Within hours Q was back in the depths of Six, and the next thing he knew day four was moving quickly into day five of utterly chaotic espionage hell.
Q sat on the battered sofa in his office. Elbows on his knees. Eyes closed. Head resting on his hands that were clasped together as if he was supplicant in devoted prayer.
Maybe he was.
Silent prayers shouting so loudly in his head to any god of any faith who would dare listen.
“Let this day be over… this week… month.”
Please. I beg you.
His head throbbed.
His hands ached.
His eyes burned.
Q wanted nothing more than to throw his glasses across the room, but then he would be useless. Blind as a bat.
He couldn't remember the last time he had a home-cooked meal, or even one heated in a microwave.

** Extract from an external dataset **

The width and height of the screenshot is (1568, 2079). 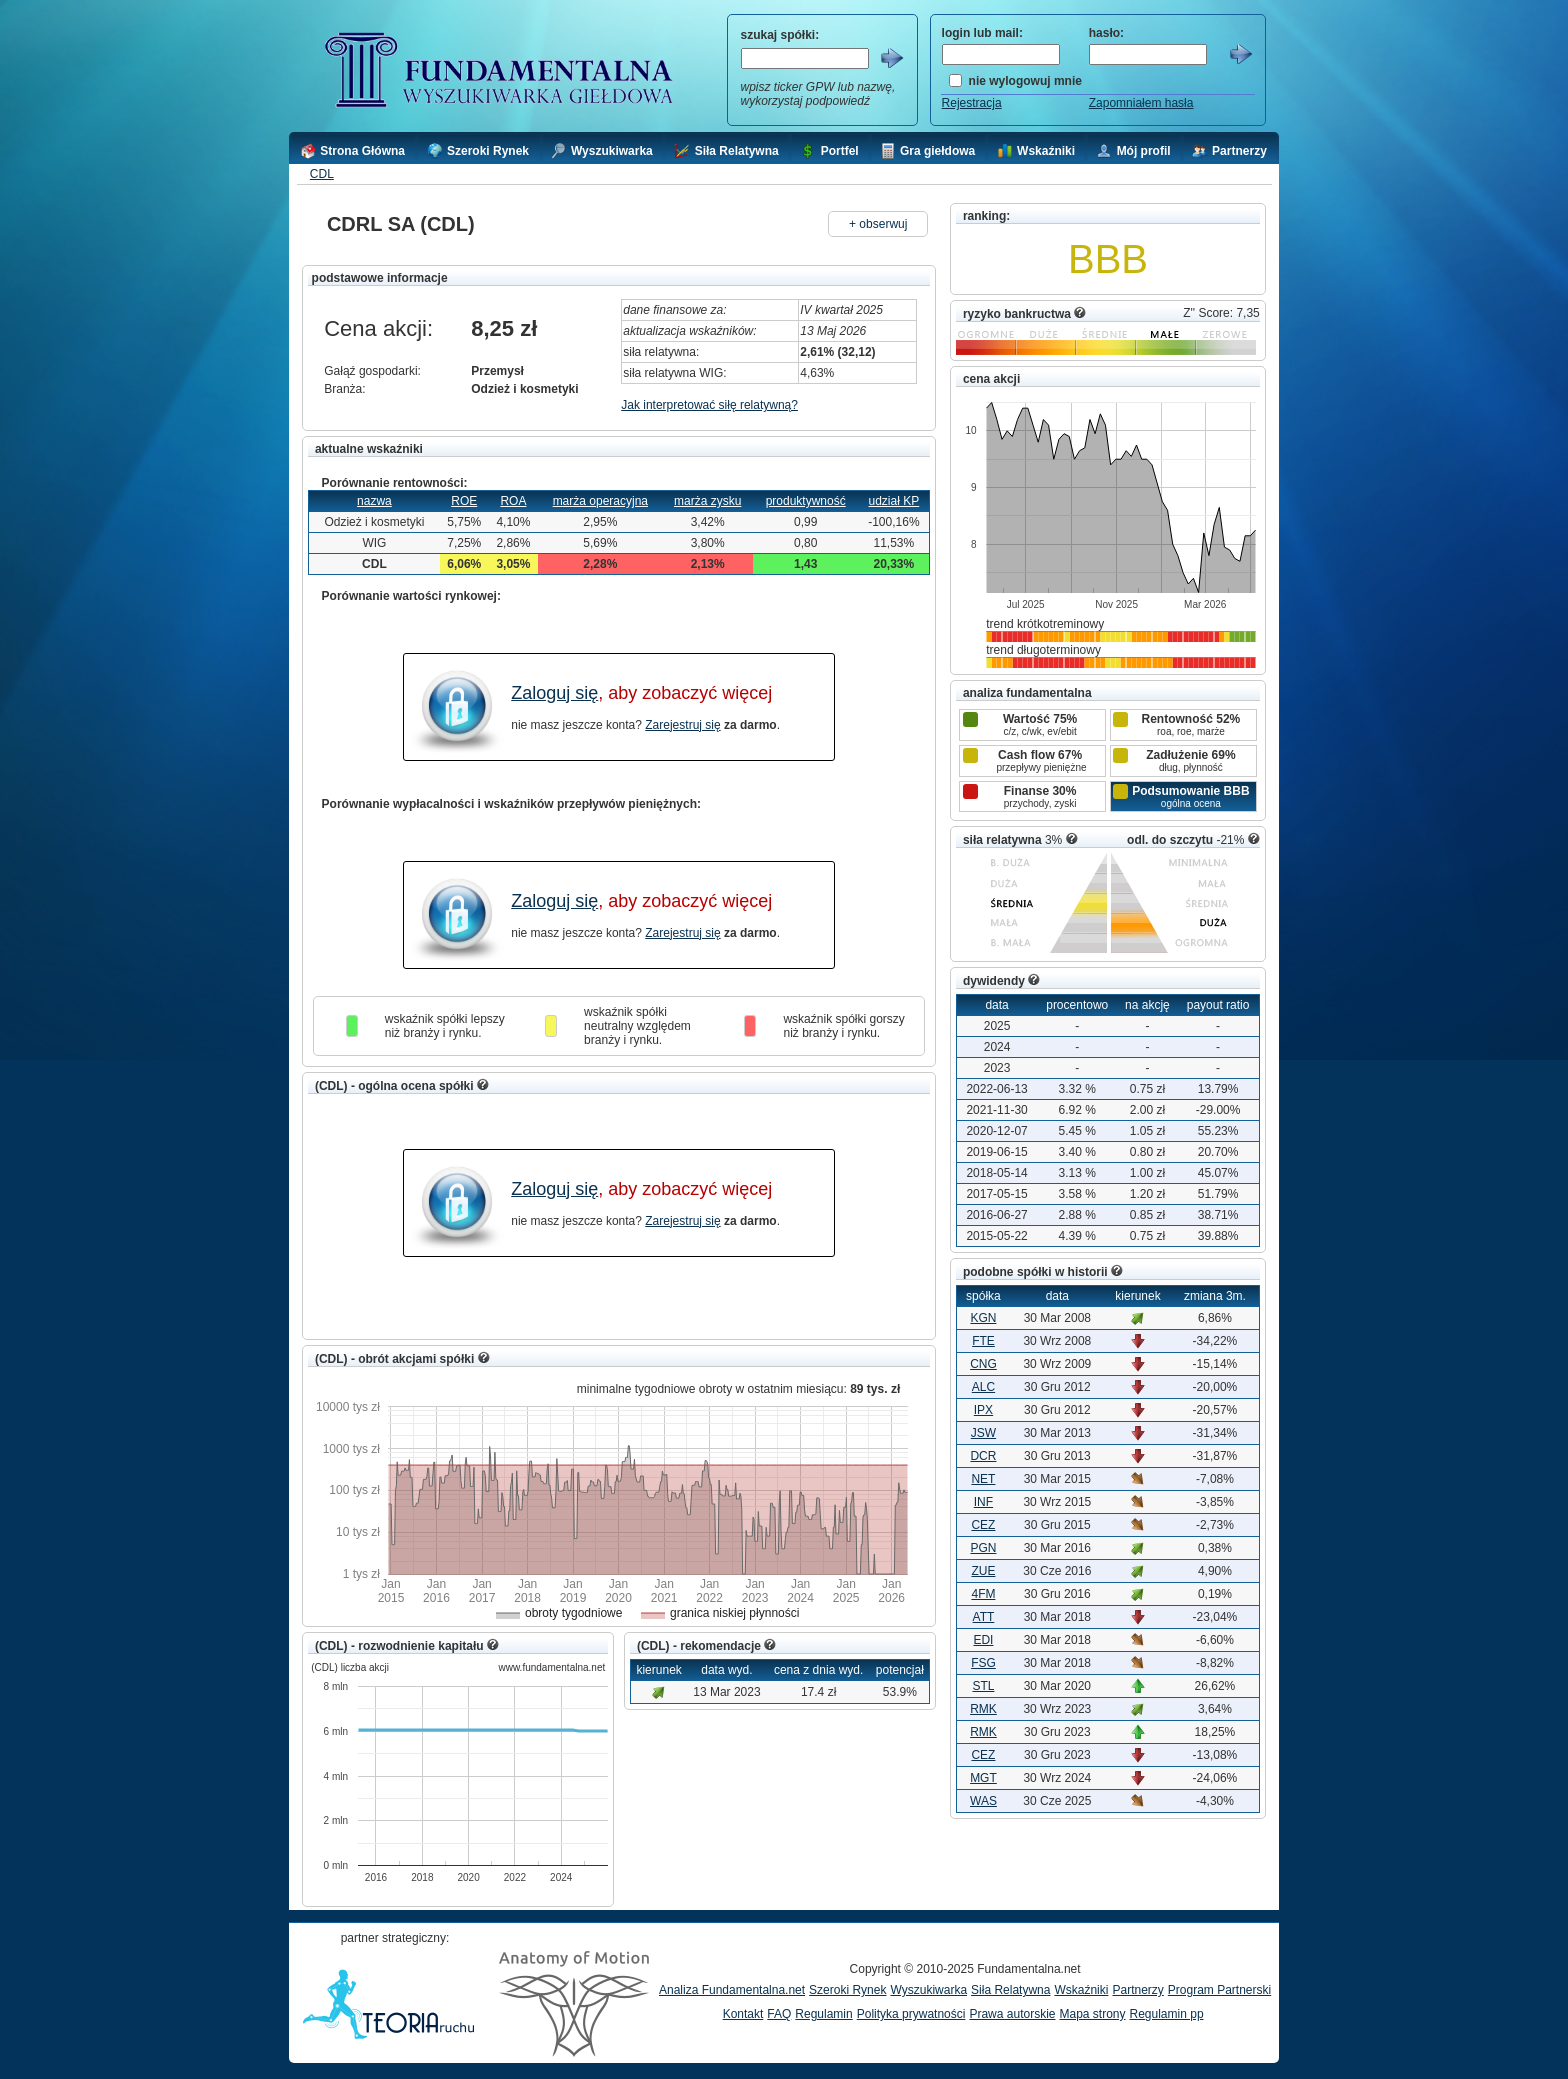 What do you see at coordinates (322, 174) in the screenshot?
I see `CDL` at bounding box center [322, 174].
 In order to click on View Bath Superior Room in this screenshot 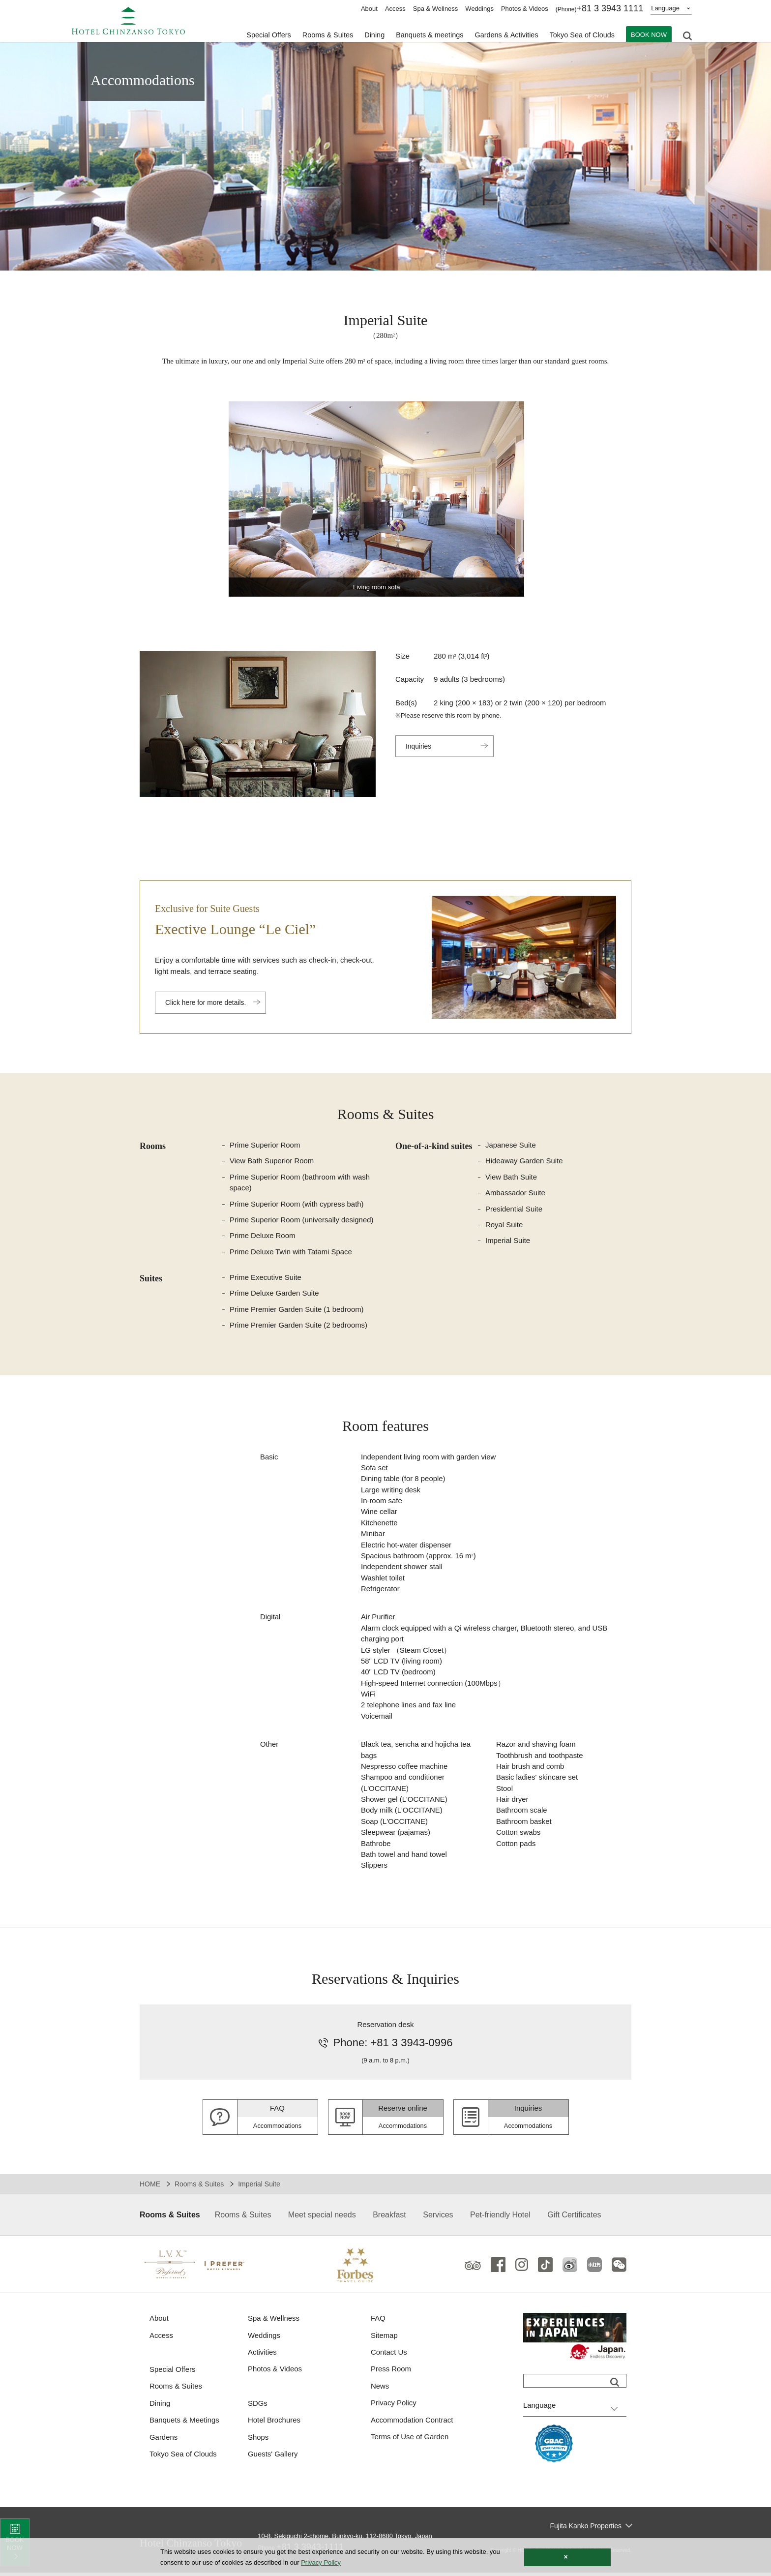 , I will do `click(272, 1161)`.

The tea sitting in front of him on his desk had long since gone cold.
His life was one endless day of no sleep, cold tea, and crumbly biscuits.
Q sighed the long sigh of the achingly weary.
Deeply weary. Shaken. Exhausted.
A sharp rap sounded at his door, which was immediately opened to reveal R, second in the insane hierarchy of Q Branch. Somewhere in his head the thought crossed Q’s mind that she looked about as ready to tip over the brink as he was.
"004's mission has gone up in flames, Quartermaster. Complete cock up.”
Springing up despite his weariness, Q grabbed his headset from the sofa cushion next to him. "On it. Details!" he demanded, following her out into the organised chaos of the outer team room, slipping into mission mode as if it was a well-worn jumper.
"Here we go again…" Was that his outside voice or inner voice?